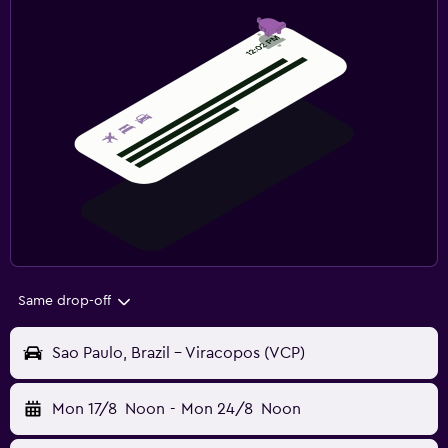
Same drop-off
Sao Paulo, Brazil - Viracopos (VCP)
Mon 17/8
Noon
-
Mon 24/8
Noon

- _Your goal_: Set down all of the entries exactly. Leave the pictures out.

- _Response_:
Same drop-off
Sao Paulo, Brazil - Viracopos (VCP)
Mon 17/8
Noon
-
Mon 24/8
Noon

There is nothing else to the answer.